The precise date of Matteo's letter appears to be 24 January, 1441.

Put
"matteo de pasti" +1441+trionfi

in the google books search, and you will find some fragments, but they are enough for the date (google claims they can't show the rest because of somebody's proprietary rights over public domain documents (don't get me started) i.e. the text is actually in the public domain, but my showing it to you is a copyrighted act, and everything in the showing is thereby subject, in some possibly prosecutable sense, to copyright (or some such legalese that companies like google don't want to get mixed up in).

For the letter itself, you'll have to do it the old fashioned way (look up the source, and check in a library, text or JSTOR or another electronic journal collection).

Ross
 

Huck

Well, the 24th of January 1441 is obviously after the 1st of January 1441, and interestingly rather short after this. Pietro di Medici and Leon Battista Alberti organised this poetical tournament in 1441 in Florence.

Alberti is since long under suspicion to have been a relevant visitor in Ferrara (which he definitely was) also in matters of the Trionfi cards. It's not impossible, that he was during the Christmas time 1440/41 just in Ferrara.

When he came back a few weeks later and told Piero about new cultural developments at the courts of the noble people, Piero might have written his letter rather spontaneously.

But the letter was from Matteo .... the exchange between Florence and Venice likely took some time.
 

Ross G Caldwell

Huck said:
When he came back a few weeks later and told Piero about new cultural developments at the courts of the noble people, Piero might have written his letter rather spontaneously.

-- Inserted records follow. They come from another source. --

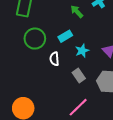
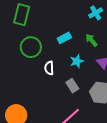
green arrow: (77, 11) -> (91, 40), moved
cyan rectangle: (65, 36) -> (64, 38), moved

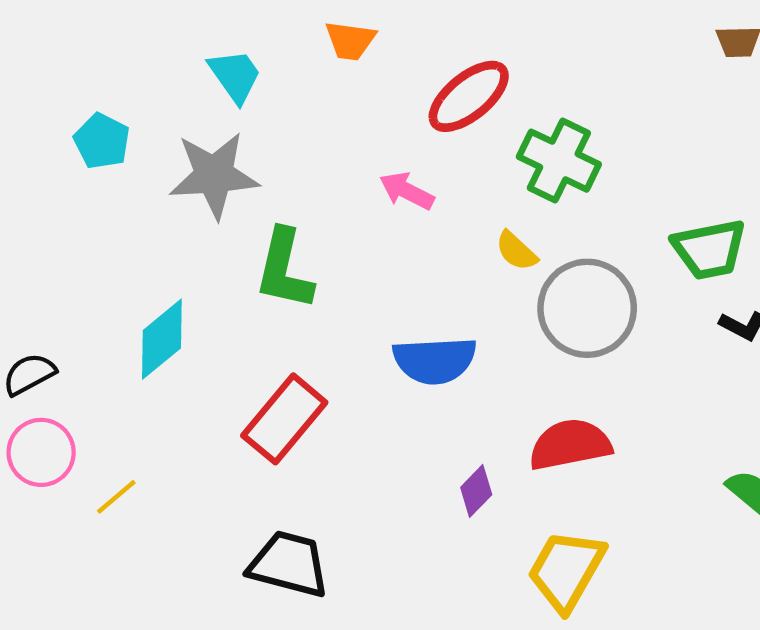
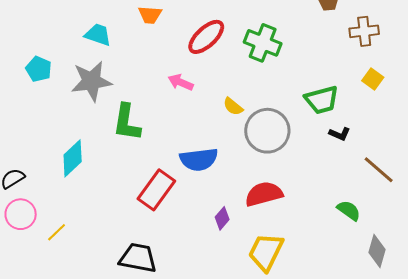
cyan trapezoid: (235, 76) -> (98, 35), turned -32
green cross: (559, 161) -> (263, 43), moved
red rectangle: (284, 419) -> (156, 190), moved

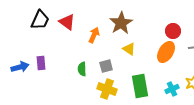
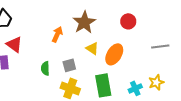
red triangle: (67, 22) -> (14, 44), moved
red circle: (173, 31) -> (128, 21), moved
orange ellipse: (166, 52) -> (114, 54), moved

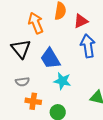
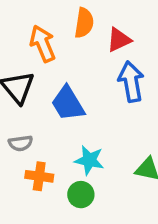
cyan star: (62, 81) -> (89, 160), moved

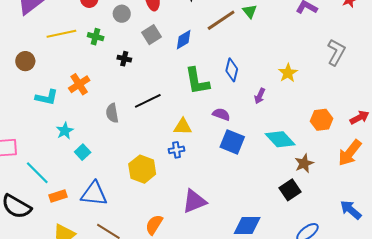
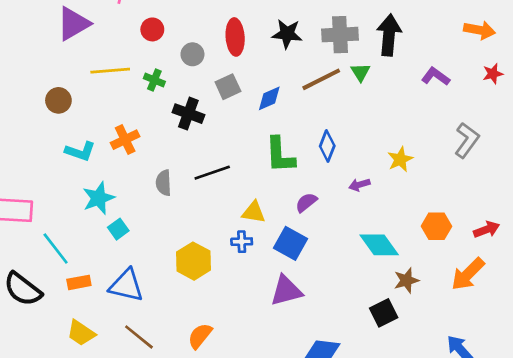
black cross: (124, 59) -> (188, 114), size x1.6
purple arrow: (260, 96) -> (359, 185), turned 42
purple semicircle: (221, 114) -> (306, 202), turned -66
cyan star: (65, 131) -> (99, 198), size x1.4
blue square: (232, 142) -> (291, 243), moved
purple triangle: (194, 201) -> (286, 291), moved

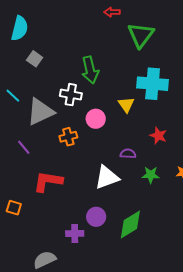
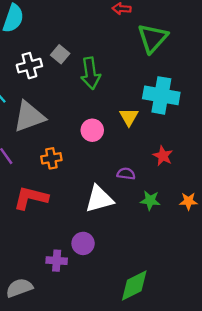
gray square: (35, 59) -> (60, 54), moved
white cross: (71, 95) -> (29, 66), moved, turned -30
orange cross: (68, 137) -> (51, 158), moved
green diamond: (130, 225) -> (134, 285), moved

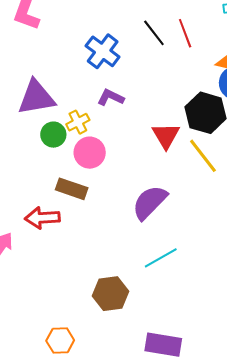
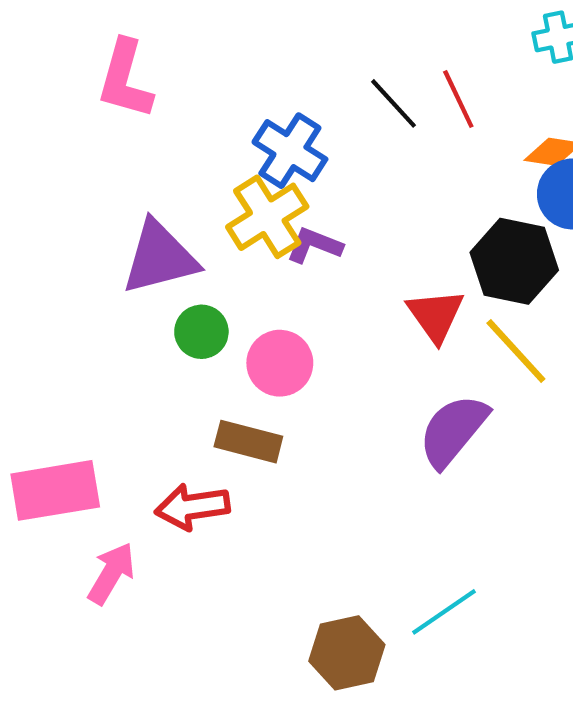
yellow cross: (78, 122) -> (267, 217), moved, size x1.6
purple semicircle: (150, 202) -> (453, 431), moved
cyan line: (161, 258) -> (444, 612), moved

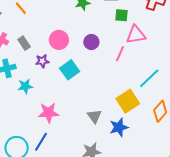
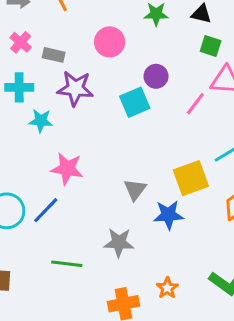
pink circle: (59, 40) -> (110, 42), moved
gray rectangle: (24, 43) -> (54, 55), turned -56
purple star: (42, 61) -> (75, 88), size x1.6
cyan square: (70, 70) -> (135, 102), moved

But the letter was from Matteo .... the exchange between Florence and Venice likely took some time.

It seems that Matteo had been commissioned earlier, and was reporting something. It was illustrations for a manuscript of the whole poem (at least six illustrations), so the commission was given before. How long? I have no idea. I would guess - a couple of months. Thus late 1440.

In any case, it is from Piero, who like Filippo was mainly a reader of books and a thinker, not a man who loved public life.

Ross
 

Huck

Ross G Caldwell said:
It seems that Matteo had been commissioned earlier, and was reporting something. It was illustrations for a manuscript of the whole poem (at least six illustrations), so the commission was given before. How long? I have no idea. I would guess - a couple of months. Thus late 1440.

In any case, it is from Piero, who like Filippo was mainly a reader of books and a thinker, not a man who loved public life.

Ross
Pietro was younger then, when he made this show of the poets, he likely was different in this time.
When it was earlier, it tells us, that the "Trionfi" idea was generaly in the air ... likely cause the council. They had 3 religious festivities during the council in Florence with "rappresentatione". I guess, this formed the taste on it.

Would be nice to know more about them. It might well be, that Piero played a leading role there.